Eventually, I found the offending content: in Chapter 06 | Retail Investments, on page 53. Listed under What we found on harm, there is a brief paragraph:
Poor and expensive services from financial advisers also have the potential to have a detrimental effect on consumers
Consumers can struggle to assess the cost of advice and can overpay for services which they may not need. High charges at any point in the value chain can reduce consumer returns.

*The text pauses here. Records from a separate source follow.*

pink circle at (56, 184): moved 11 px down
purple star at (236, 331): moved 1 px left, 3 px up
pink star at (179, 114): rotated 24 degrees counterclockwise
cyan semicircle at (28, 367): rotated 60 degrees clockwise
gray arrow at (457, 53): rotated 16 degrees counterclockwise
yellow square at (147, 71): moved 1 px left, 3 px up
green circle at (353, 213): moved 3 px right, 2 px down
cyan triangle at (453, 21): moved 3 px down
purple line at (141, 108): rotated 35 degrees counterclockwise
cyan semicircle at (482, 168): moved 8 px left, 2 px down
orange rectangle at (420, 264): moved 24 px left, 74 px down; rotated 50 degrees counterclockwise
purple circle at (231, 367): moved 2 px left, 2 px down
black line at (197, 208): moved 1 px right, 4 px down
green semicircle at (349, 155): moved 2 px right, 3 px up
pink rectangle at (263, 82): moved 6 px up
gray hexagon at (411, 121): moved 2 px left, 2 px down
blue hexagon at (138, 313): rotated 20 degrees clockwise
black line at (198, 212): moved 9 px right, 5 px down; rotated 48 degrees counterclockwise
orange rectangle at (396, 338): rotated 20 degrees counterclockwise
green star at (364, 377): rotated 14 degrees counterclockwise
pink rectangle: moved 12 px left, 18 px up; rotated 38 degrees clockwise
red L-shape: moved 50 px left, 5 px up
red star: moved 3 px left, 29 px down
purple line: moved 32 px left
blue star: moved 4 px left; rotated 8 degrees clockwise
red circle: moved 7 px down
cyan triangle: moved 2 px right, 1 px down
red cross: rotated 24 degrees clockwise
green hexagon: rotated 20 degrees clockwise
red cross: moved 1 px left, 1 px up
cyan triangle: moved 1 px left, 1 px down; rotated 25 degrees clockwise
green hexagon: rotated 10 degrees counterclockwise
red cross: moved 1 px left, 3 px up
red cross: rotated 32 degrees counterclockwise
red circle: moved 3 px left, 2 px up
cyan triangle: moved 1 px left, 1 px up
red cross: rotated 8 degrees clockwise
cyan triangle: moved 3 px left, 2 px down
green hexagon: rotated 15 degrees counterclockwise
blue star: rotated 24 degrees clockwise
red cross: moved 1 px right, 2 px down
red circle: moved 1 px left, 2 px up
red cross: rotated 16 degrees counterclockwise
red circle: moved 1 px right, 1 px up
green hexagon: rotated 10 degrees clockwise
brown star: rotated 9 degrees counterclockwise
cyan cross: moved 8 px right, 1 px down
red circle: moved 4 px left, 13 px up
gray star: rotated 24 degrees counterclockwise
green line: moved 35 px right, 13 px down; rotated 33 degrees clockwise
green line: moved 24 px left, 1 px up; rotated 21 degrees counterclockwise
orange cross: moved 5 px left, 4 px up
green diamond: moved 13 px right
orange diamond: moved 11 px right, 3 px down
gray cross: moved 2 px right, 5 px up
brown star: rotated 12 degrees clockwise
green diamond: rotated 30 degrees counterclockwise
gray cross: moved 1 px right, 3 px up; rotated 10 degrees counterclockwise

There were, of course, other sources of harm listed, none of which were new or novel, and most of which reiterated the usual litany of unsuitable or expensive products or services. It struck me afresh that we live out our lives as goldfish within the regulatory goldfish bowl. We swim, round and round, continually encountering exactly the same aphorisms, couched in exactly identical terms. Of course "poor and detrimental services" (from any component you care to mention within the supply chain) may have a potentially detrimental effect on the ubiquitous 'consumer'. Of course (some) consumers "can struggle" to assess costs and they may "overpay for services which they may not need". And - of course - "high charges" can "reduce consumer returns".
It beggars belief that someone is actually being paid to produce this unenlightening, anodyne nonsense. It is even more alarming that the quality of journalism has deteriorated to such an extent that someone with a college education would consider that there is any value whatsoever in simply repeating it, without actually analysing the text on the page in order to discern its essential vacuity. One might as well reproduce verbatim the embossed pattern on every single sheet of toilet paper on a roll, in the expectation that the reader's senses will be overwhelmed by the profundity of it all.
There actually is some useful content within this report, although you have to dig deep for it. There are little hints, for instance (pages 50, 58 & 65) that all may not be rosy in the Garden of MiFID, something we had noted the instant that the original regulations were published in preparation for 2018. Oh, and just to prove that I don't merely have a downer on all financial journalism, there's quite an interesting little piece in FT Adviser on the practical impact of the MiFID II unbundling of research costs on the asset allocation choices within retail investment funds. Now, that's something I had not immediately thought of.